The technique of interrogation seems to closely follow the Reid Technique, which is a long-established nine-step procedure that uses psychological manipulation to extract a confession.
While sequences of video from this interrogation are at the center of this documentary, there are also interviews with key individuals in the case. These interviews include the police officers who conducted the interrogation, the prosecuting district attorney, the defense attorneys, two of the jurors, and expert witnesses.
One of the jurors interviewed for the film stated after the trial: "We saw the video. You could just tell that he was guilty."
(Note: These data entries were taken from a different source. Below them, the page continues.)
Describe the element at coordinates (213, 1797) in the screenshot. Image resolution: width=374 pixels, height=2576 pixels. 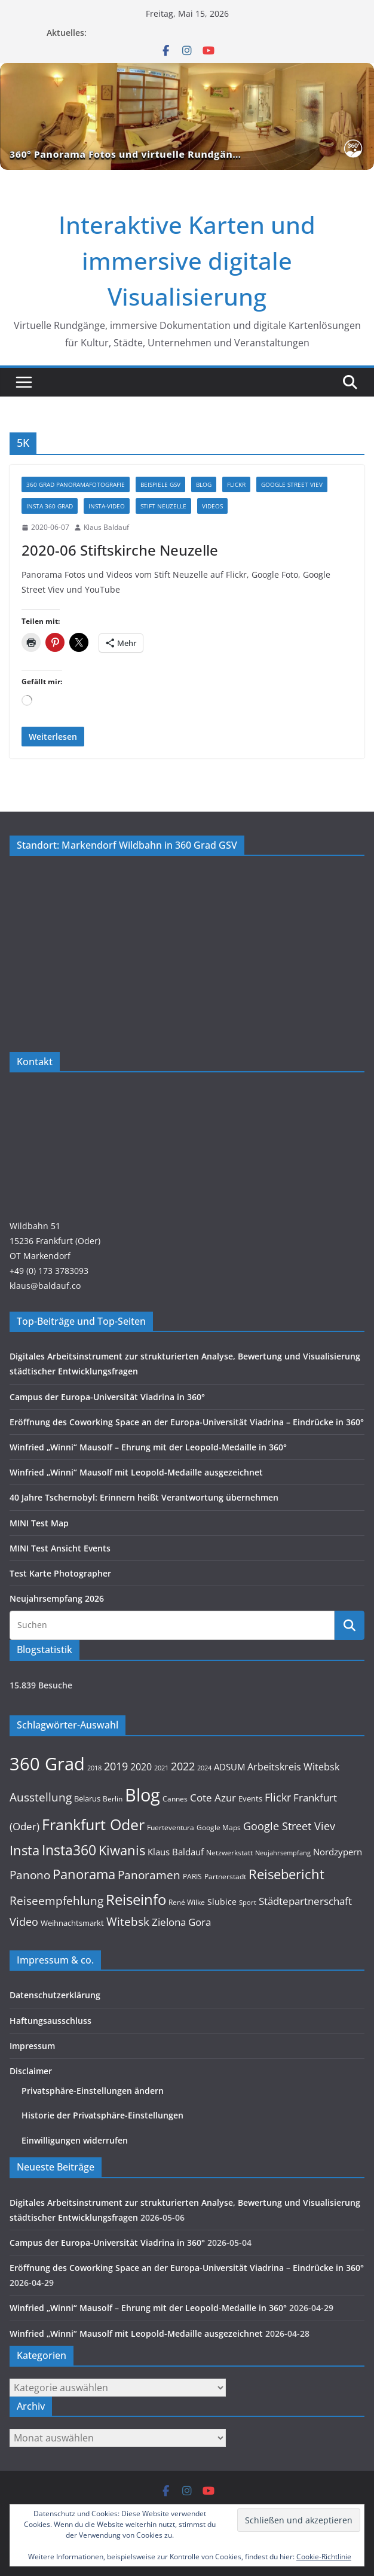
I see `Cote Azur [Cote Azur (23 Einträge)]` at that location. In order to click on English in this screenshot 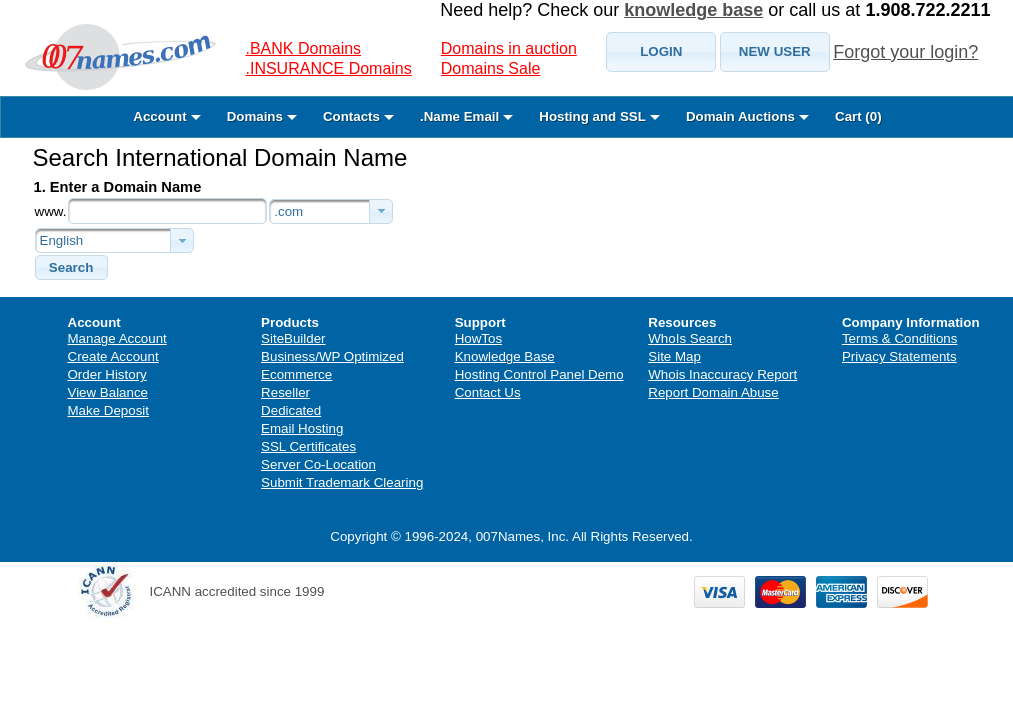, I will do `click(62, 240)`.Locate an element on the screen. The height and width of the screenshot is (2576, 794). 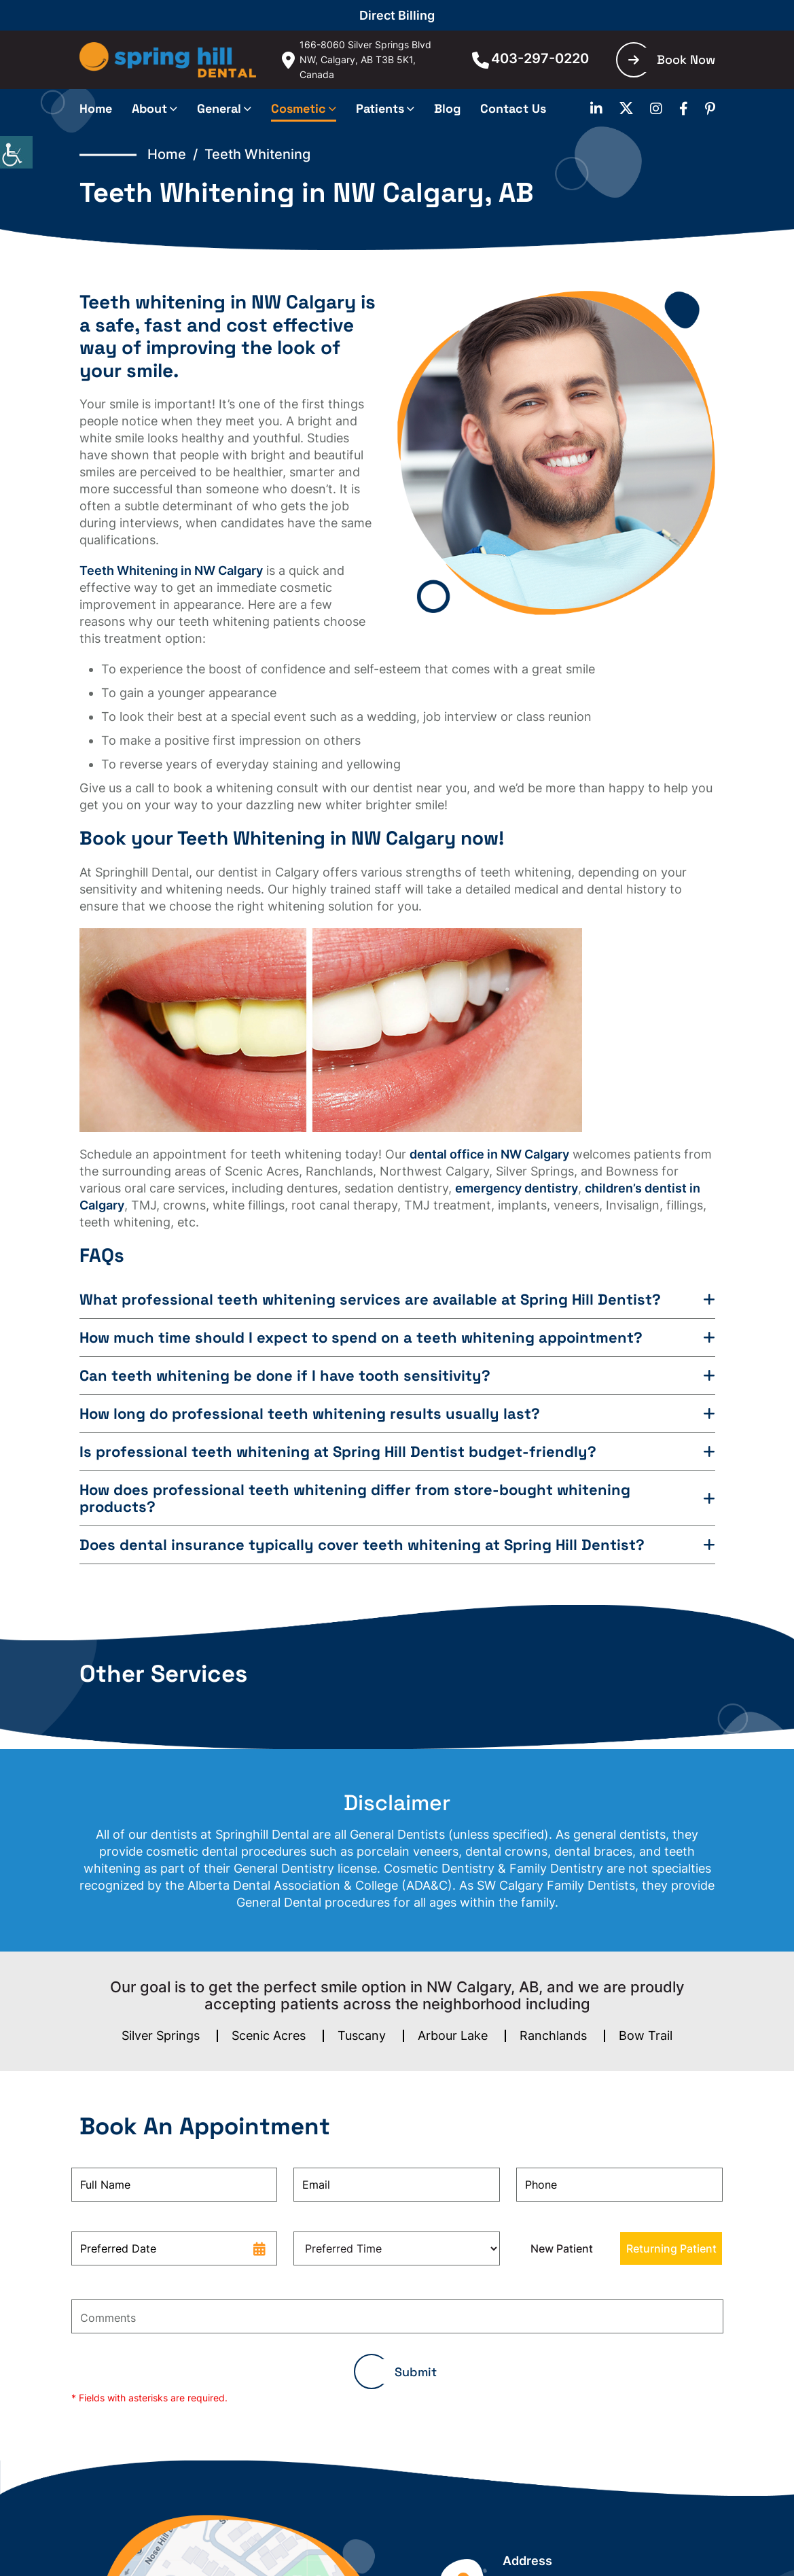
Contact Us is located at coordinates (513, 108).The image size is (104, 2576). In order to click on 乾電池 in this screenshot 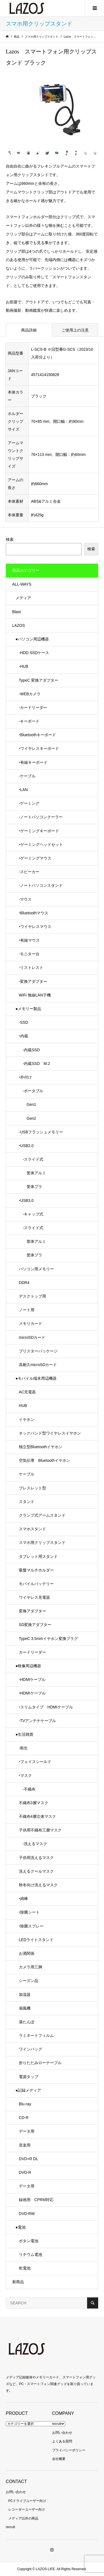, I will do `click(25, 2268)`.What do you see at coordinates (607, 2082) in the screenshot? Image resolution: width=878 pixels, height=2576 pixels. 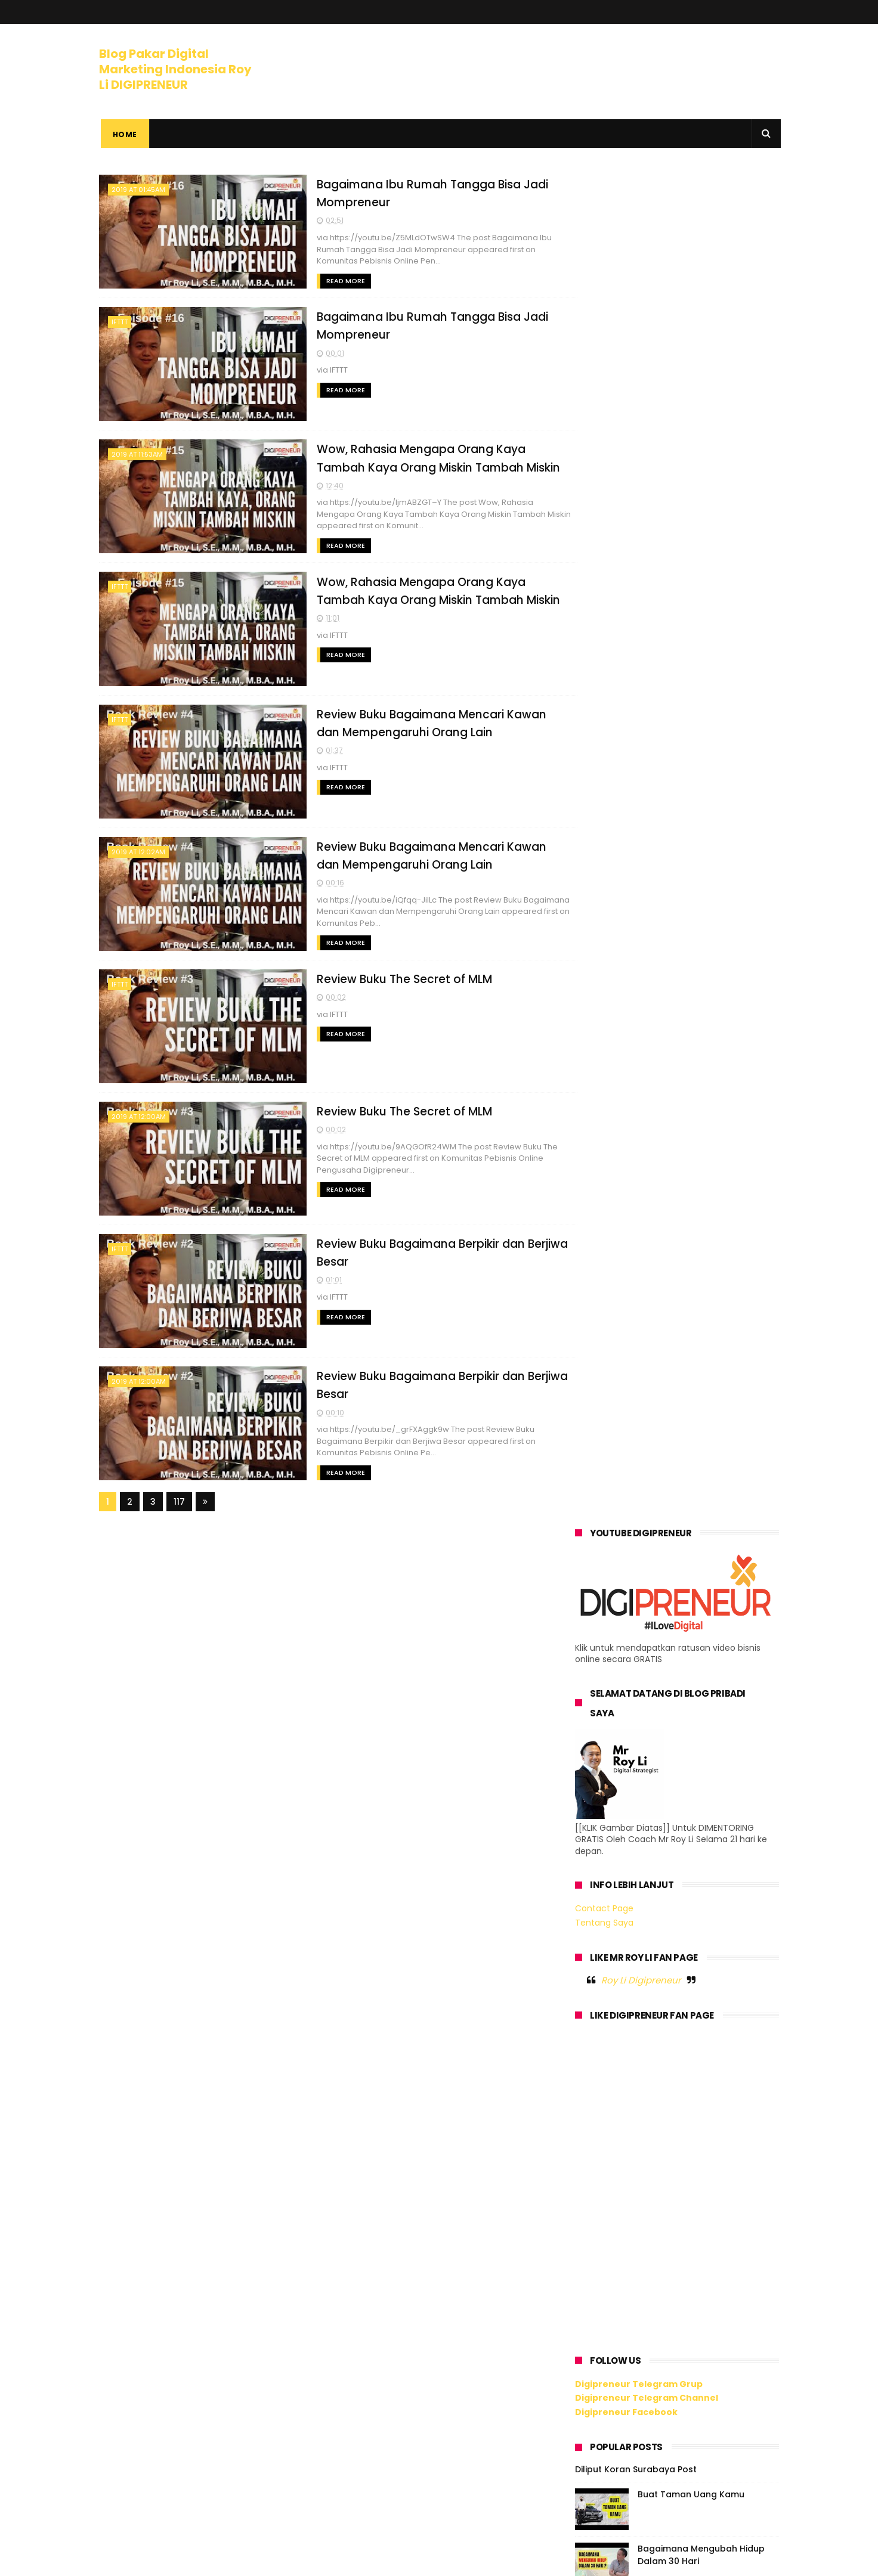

According to Kenneth Turan, writing for the Los Angeles Times, the most noteworthy aspect of this case was how it began with scant evidence. When the police went to the hospital, Dr. Walter Edge (who declined to participate in the film) told them that Thomas' infant son had died of a fractured skull and told them "somebody murdered this child." The police shortly thereafter assumed the injury was caused by Adrian Thomas and proceeded to extract a confession from him. Subsequent examination found no skull fracture and found inconclusive evidence for a high-impact head injury.

==Critical reception==
Eric Hynes, writing for Time Out, opines that while the film addresses the issue of legally sanctioned coercion in police interrogations, it does not address issues of how race affected the verdict in the trial.
Writing for The Village Voice, Mark Holcomb says that "What's remarkable about Scenes of a Crime, besides Hadaegh and Babcock's ability to stay out of the way of their story and resist flashy graphical flourishes, is the degree to which the events it reveals are business as usual."
Nick Schager, writing for Slant Magazine, states that the "film is an impressive piece of reportage free of overt or pushy bias, with equal time granted to Adrian's defense team."
Eddie Cockrell writing for Variety points out that "Blue Hadaegh and Grover Babcock borrow liberally from the Errol Morris nonfiction playbook; as imitation is the sincerest form of flattery..."

==Awards==
In 2011, Scenes of a Crime won a Gotham Award for "Best Film Not Playing At Theater Near You". In December 2012, however, it was broadcast nationally in the United States by MSNBC.
The documentary also won the Full Frame Documentary Film Festival's grand jury award.